Several zileuton metabolites have been identified in human plasma and urine. These include two diastereomeric O-glucuronide conjugates (major metabolites) and an N-dehydroxylated metabolite (A-66193) of zileuton. The urinary excretion of the inactive A-66193 metabolite and unchanged zileuton each accounted for less than 0.5% of the single radiolabeled dose. Multiple doses of 1200 mg zileuton extended-release tablets twice daily resulted in peak plasma levels of 4.9 μg/mL of the inactive metabolite A-66193 with an AUC of 93 μg
.hr/mL, showing large inter-subject variability. This inactive metabolite has been shown to be formed by the gastrointestinal microflora prior to the absorption of zileuton and its formation increases with delayed absorption of zileuton.
Renal Impairment
The pharmacokinetics of zileuton immediate-release tablets were similar in healthy subjects and in subjects with mild, moderate, and severe renal insufficiency. In subjects with renal failure requiring hemodialysis, zileuton pharmacokinetics were not altered by hemodialysis and a very small percentage of the administered zileuton dose (<0.5%) was removed by hemodialysis. Hence, dosing adjustment in patients with renal dysfunction or undergoing hemodialysis is not necessary.
Hepatic Impairment
The pharmacokinetics of zileuton immediate-release tablets were compared between subjects with mild and moderate chronic hepatic insufficiency. The mean apparent plasma clearance of total zileuton in subjects with hepatic impairment was approximately half the value of the healthy subjects.

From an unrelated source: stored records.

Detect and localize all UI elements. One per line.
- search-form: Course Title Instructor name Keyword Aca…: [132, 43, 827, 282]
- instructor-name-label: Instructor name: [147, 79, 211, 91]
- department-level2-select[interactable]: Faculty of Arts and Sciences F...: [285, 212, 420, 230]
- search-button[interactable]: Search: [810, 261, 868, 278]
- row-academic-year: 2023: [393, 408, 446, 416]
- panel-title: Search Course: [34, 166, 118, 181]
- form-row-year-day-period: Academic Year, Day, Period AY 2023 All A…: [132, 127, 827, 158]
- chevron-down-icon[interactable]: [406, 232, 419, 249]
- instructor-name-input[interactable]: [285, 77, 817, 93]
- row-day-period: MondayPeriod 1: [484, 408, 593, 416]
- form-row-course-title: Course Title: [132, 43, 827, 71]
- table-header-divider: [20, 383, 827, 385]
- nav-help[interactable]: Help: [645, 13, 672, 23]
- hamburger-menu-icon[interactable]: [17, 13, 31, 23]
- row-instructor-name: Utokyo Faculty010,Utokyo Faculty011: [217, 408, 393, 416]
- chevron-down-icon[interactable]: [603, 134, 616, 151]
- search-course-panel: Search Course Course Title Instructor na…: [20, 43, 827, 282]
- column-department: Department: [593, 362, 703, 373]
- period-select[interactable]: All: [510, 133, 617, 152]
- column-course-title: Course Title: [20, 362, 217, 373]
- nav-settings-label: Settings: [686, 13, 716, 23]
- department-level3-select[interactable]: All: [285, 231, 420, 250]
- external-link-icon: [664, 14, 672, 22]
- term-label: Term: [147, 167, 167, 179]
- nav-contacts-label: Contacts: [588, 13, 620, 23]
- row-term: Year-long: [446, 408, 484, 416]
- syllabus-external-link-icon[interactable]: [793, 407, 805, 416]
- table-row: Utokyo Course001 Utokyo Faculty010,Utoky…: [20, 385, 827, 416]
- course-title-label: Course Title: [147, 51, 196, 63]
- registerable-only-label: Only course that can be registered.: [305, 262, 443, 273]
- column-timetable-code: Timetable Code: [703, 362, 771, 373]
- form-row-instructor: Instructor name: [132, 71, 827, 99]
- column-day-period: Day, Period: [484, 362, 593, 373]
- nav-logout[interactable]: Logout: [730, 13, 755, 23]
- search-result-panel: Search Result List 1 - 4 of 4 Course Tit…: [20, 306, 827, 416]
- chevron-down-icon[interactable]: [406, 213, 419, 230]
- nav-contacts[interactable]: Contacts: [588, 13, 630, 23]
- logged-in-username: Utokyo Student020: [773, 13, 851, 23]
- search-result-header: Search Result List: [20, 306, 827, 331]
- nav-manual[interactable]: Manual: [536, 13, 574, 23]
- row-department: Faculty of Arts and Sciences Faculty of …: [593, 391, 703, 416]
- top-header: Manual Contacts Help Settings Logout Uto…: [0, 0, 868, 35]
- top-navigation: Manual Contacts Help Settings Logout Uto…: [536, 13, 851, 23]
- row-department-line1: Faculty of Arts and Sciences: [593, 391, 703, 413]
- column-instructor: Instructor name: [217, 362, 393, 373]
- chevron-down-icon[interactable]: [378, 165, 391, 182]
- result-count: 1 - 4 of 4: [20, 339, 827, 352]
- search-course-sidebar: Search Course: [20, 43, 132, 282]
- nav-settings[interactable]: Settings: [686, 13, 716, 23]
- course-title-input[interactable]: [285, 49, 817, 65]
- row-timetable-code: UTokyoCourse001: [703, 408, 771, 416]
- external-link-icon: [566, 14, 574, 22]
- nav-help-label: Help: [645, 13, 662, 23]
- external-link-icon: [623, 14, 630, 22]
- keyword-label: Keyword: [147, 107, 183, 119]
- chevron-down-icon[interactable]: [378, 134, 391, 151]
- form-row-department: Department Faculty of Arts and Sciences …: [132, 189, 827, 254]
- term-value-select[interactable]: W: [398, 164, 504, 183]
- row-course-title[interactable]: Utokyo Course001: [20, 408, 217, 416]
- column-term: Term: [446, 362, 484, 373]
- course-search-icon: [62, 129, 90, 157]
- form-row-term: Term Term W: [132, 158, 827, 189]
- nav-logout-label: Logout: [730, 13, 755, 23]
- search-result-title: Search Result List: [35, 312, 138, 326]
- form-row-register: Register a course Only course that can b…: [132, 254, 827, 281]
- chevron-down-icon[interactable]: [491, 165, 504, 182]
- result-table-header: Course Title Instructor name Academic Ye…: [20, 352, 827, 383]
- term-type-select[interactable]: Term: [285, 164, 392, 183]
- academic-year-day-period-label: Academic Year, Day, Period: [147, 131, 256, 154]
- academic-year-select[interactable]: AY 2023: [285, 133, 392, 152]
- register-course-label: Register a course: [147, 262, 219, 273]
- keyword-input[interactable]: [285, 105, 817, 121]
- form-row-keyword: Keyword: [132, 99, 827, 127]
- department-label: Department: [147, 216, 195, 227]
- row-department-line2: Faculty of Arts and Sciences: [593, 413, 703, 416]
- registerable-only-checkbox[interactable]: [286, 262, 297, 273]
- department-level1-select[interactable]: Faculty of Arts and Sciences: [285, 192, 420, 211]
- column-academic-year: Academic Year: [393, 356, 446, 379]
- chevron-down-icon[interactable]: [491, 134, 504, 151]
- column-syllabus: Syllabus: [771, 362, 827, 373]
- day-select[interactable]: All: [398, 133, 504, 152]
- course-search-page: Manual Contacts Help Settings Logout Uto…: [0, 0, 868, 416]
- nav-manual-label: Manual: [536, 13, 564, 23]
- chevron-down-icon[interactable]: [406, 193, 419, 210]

The percent binding of zileuton to plasma proteins after multiple dosing was significantly reduced in patients with moderate hepatic impairment. Zileuton extended-release tablets are contraindicated in patients with active liver disease or persistent ALT elevations ≥3×ULN
[see Warnings and Precautions (5)].
Geriatric Use
The pharmacokinetics of zileuton immediate-release tablets were investigated in healthy elderly subjects (ages 65 to 81 years, 9 males, 9 females) and healthy young subjects (ages 20 to 40 years, 5 males, 4 females) after single and multiple oral doses of 600 mg zileuton every 6 hours. Zileuton pharmacokinetics were similar in healthy elderly subjects (≥65 years) compared to healthy younger adults (20 to 40 years).